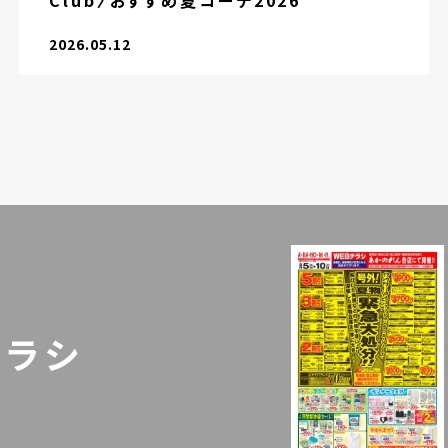
Club〉おすすめ夏コーデ2026
2026.05.12
チラシ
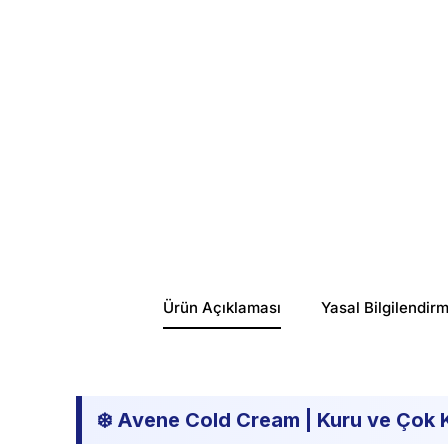
Ürün Açıklaması
Yasal Bilgilendir
❄️ Avene Cold Cream | Kuru ve Çok K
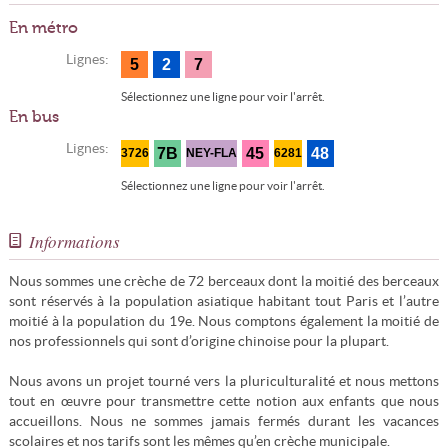
En métro
Lignes:
5
2
7
Sélectionnez une ligne pour voir l'arrêt.
En bus
Lignes:
7B
45
48
3726
NEY-FLA
6281
Sélectionnez une ligne pour voir l'arrêt.
Informations
Nous sommes une crèche de 72 berceaux dont la moitié des berceaux
sont réservés à la population asiatique habitant tout Paris et l’autre
moitié à la population du 19e. Nous comptons également la moitié de
nos professionnels qui sont d’origine chinoise pour la plupart.
Nous avons un projet tourné vers la pluriculturalité et nous mettons
tout en œuvre pour transmettre cette notion aux enfants que nous
accueillons. Nous ne sommes jamais fermés durant les vacances
scolaires et nos tarifs sont les mêmes qu’en crèche municipale.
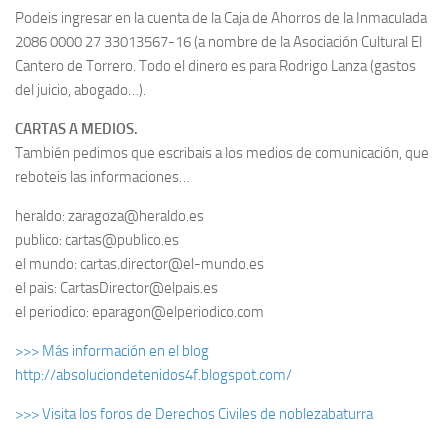
Podeis ingresar en la cuenta de la Caja de Ahorros de la Inmaculada
2086 0000 27 33013567-16 (a nombre de la Asociación Cultural El
Cantero de Torrero. Todo el dinero es para Rodrigo Lanza (gastos
del juicio, abogado…).
CARTAS A MEDIOS.
También pedimos que escribais a los medios de comunicación, que
reboteis las informaciones…
heraldo: zaragoza@heraldo.es
publico: cartas@publico.es
el mundo: cartas.director@el-mundo.es
el pais: CartasDirector@elpais.es
el periodico: eparagon@elperiodico.com
>>> Más información en el blog
http://absoluciondetenidos4f.blogspot.com/
>>> Visita los foros de Derechos Civiles de noblezabaturra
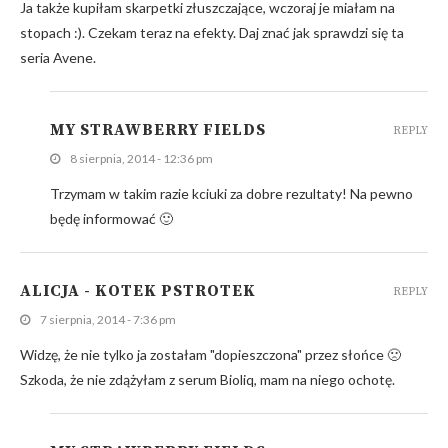
Ja także kupiłam skarpetki złuszczające, wczoraj je miałam na
stopach :). Czekam teraz na efekty. Daj znać jak sprawdzi się ta
seria Avene.
MY STRAWBERRY FIELDS
REPLY
8 sierpnia, 2014 - 12:36 pm
Trzymam w takim razie kciuki za dobre rezultaty! Na pewno
będę informować 🙂
ALICJA - KOTEK PSTROTEK
REPLY
7 sierpnia, 2014 - 7:36 pm
Widzę, że nie tylko ja zostałam "dopieszczona" przez słońce 🙁
Szkoda, że nie zdążyłam z serum Bioliq, mam na niego ochotę.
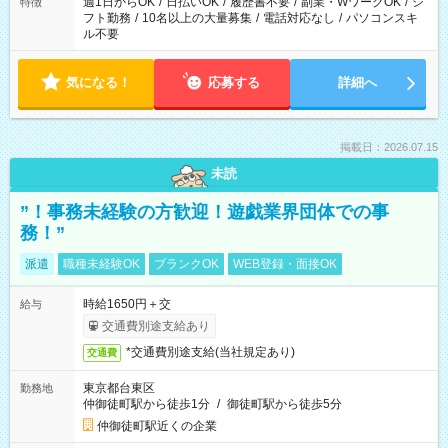
週1日からOK
/
日払いOK
/
履歴書不要
/
副業・WワークOK
/
シ
特徴
フト勤務
/
10名以上の大量募集
/
電話対応なし
/
パソコンスキ
ル不要
気になる！
応募する
詳細へ
掲載日：2026.07.15
未読
”！事務未経験の方歓迎！遊戯業界団体での事
務！”
派遣
職種未経験OK
ブランクOK
WEB登録・面接OK
時給1650円＋交
給与
交通費別途支給あり
*交通費別途支給(当社規定あり)
交通費
東京都台東区
勤務地
仲御徒町駅から徒歩1分
/
御徒町駅から徒歩5分
仲御徒町駅近くの企業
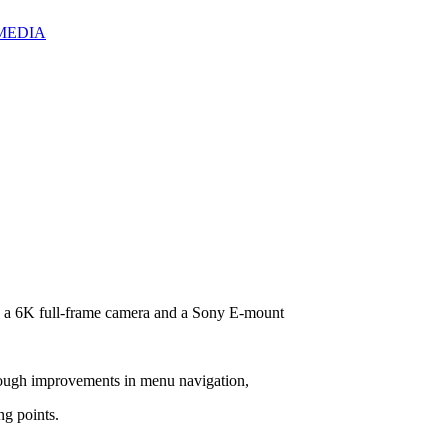
IZMEDIA
a 6K full-frame camera and a Sony E-mount
through improvements in menu navigation,
ng points.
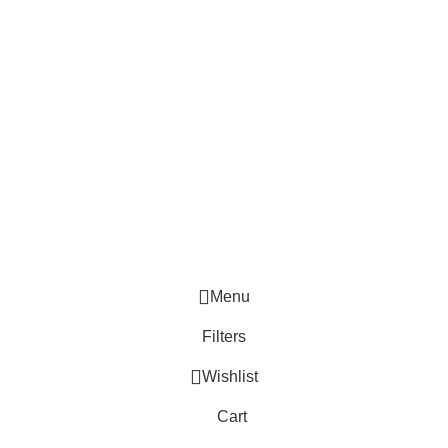
Menu
Filters
Wishlist
Cart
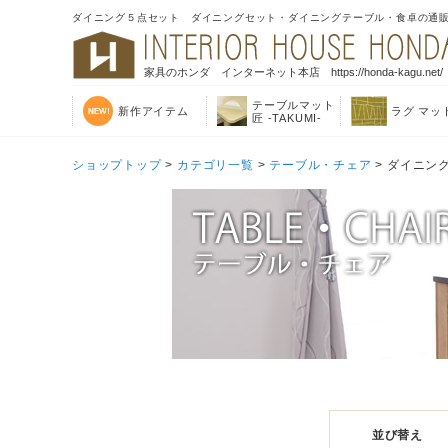
ダイニング５点セット ダイニングセット・ダイニングテーブル・食卓の通
家具のホンダ インターネット本店 https://honda-kagu.net/
テーブルマット
新作アイテム
ラグ マッ
匠 -TAKUMI-
ショップトップ
>
カテゴリ一覧
>
テーブル・チェア
> ダイニン
並び替え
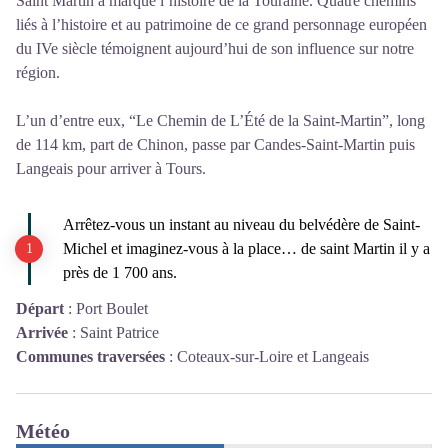
Saint Martin a marqué l’histoire de la Touraine. Quatre chemins
liés à l’histoire et au patrimoine de ce grand personnage européen
du IVe siècle témoignent aujourd’hui de son influence sur notre
région.
L’un d’entre eux, “Le Chemin de L’Été de la Saint-Martin”, long
de 114 km, part de Chinon, passe par Candes-Saint-Martin puis
Langeais pour arriver à Tours.
Arrêtez-vous un instant au niveau du belvédère de Saint-
Michel et imaginez-vous à la place… de saint Martin il y a
près de 1 700 ans.
Départ
:
Port Boulet
Arrivée
:
Saint Patrice
Communes traversées
:
Coteaux-sur-Loire et Langeais
Météo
********
§ **Problem details**
Give the records again exactly, without pictures.

§ **Task result**
Club〉おすすめ夏コーデ2026
2026.05.12
チラシ
Ürün Açıklaması
Yasal Bilgilendir
❄️ Avene Cold Cream | Kuru ve Çok K
En métro
Lignes:
5
2
7
Sélectionnez une ligne pour voir l'arrêt.
En bus
Lignes:
7B
45
48
3726
NEY-FLA
6281
Sélectionnez une ligne pour voir l'arrêt.
Informations
Nous sommes une crèche de 72 berceaux dont la moitié des berceaux
sont réservés à la population asiatique habitant tout Paris et l’autre
moitié à la population du 19e. Nous comptons également la moitié de
nos professionnels qui sont d’origine chinoise pour la plupart.
Nous avons un projet tourné vers la pluriculturalité et nous mettons
tout en œuvre pour transmettre cette notion aux enfants que nous
accueillons. Nous ne sommes jamais fermés durant les vacances
scolaires et nos tarifs sont les mêmes qu’en crèche municipale.
Podeis ingresar en la cuenta de la Caja de Ahorros de la Inmaculada
2086 0000 27 33013567-16 (a nombre de la Asociación Cultural El
Cantero de Torrero. Todo el dinero es para Rodrigo Lanza (gastos
del juicio, abogado…).
CARTAS A MEDIOS.
También pedimos que escribais a los medios de comunicación, que
reboteis las informaciones…
heraldo: zaragoza@heraldo.es
publico: cartas@publico.es
el mundo: cartas.director@el-mundo.es
el pais: CartasDirector@elpais.es
el periodico: eparagon@elperiodico.com
>>> Más información en el blog
http://absoluciondetenidos4f.blogspot.com/
>>> Visita los foros de Derechos Civiles de noblezabaturra
Ja także kupiłam skarpetki złuszczające, wczoraj je miałam na
stopach :). Czekam teraz na efekty. Daj znać jak sprawdzi się ta
seria Avene.
MY STRAWBERRY FIELDS
REPLY
8 sierpnia, 2014 - 12:36 pm
Trzymam w takim razie kciuki za dobre rezultaty! Na pewno
będę informować 🙂
ALICJA - KOTEK PSTROTEK
REPLY
7 sierpnia, 2014 - 7:36 pm
Widzę, że nie tylko ja zostałam "dopieszczona" przez słońce 🙁
Szkoda, że nie zdążyłam z serum Bioliq, mam na niego ochotę.
週1日からOK
/
日払いOK
/
履歴書不要
/
副業・WワークOK
/
シ
特徴
フト勤務
/
10名以上の大量募集
/
電話対応なし
/
パソコンスキ
ル不要
気になる！
応募する
詳細へ
掲載日：2026.07.15
未読
”！事務未経験の方歓迎！遊戯業界団体での事
務！”
派遣
職種未経験OK
ブランクOK
WEB登録・面接OK
時給1650円＋交
給与
交通費別途支給あり
*交通費別途支給(当社規定あり)
交通費
東京都台東区
勤務地
仲御徒町駅から徒歩1分
/
御徒町駅から徒歩5分
仲御徒町駅近くの企業
IZMEDIA
a 6K full-frame camera and a Sony E-mount
through improvements in menu navigation,
ng points.
Menu
Filters
Wishlist
Cart
ダイニング５点セット ダイニングセット・ダイニングテーブル・食卓の通
家具のホンダ インターネット本店 https://honda-kagu.net/
テーブルマット
新作アイテム
ラグ マッ
匠 -TAKUMI-
ショップトップ
>
カテゴリ一覧
>
テーブル・チェア
> ダイニン
並び替え
Saint Martin a marqué l’histoire de la Touraine. Quatre chemins
liés à l’histoire et au patrimoine de ce grand personnage européen
du IVe siècle témoignent aujourd’hui de son influence sur notre
région.
L’un d’entre eux, “Le Chemin de L’Été de la Saint-Martin”, long
de 114 km, part de Chinon, passe par Candes-Saint-Martin puis
Langeais pour arriver à Tours.
Arrêtez-vous un instant au niveau du belvédère de Saint-
Michel et imaginez-vous à la place… de saint Martin il y a
près de 1 700 ans.
Départ
:
Port Boulet
Arrivée
:
Saint Patrice
Communes traversées
:
Coteaux-sur-Loire et Langeais
Météo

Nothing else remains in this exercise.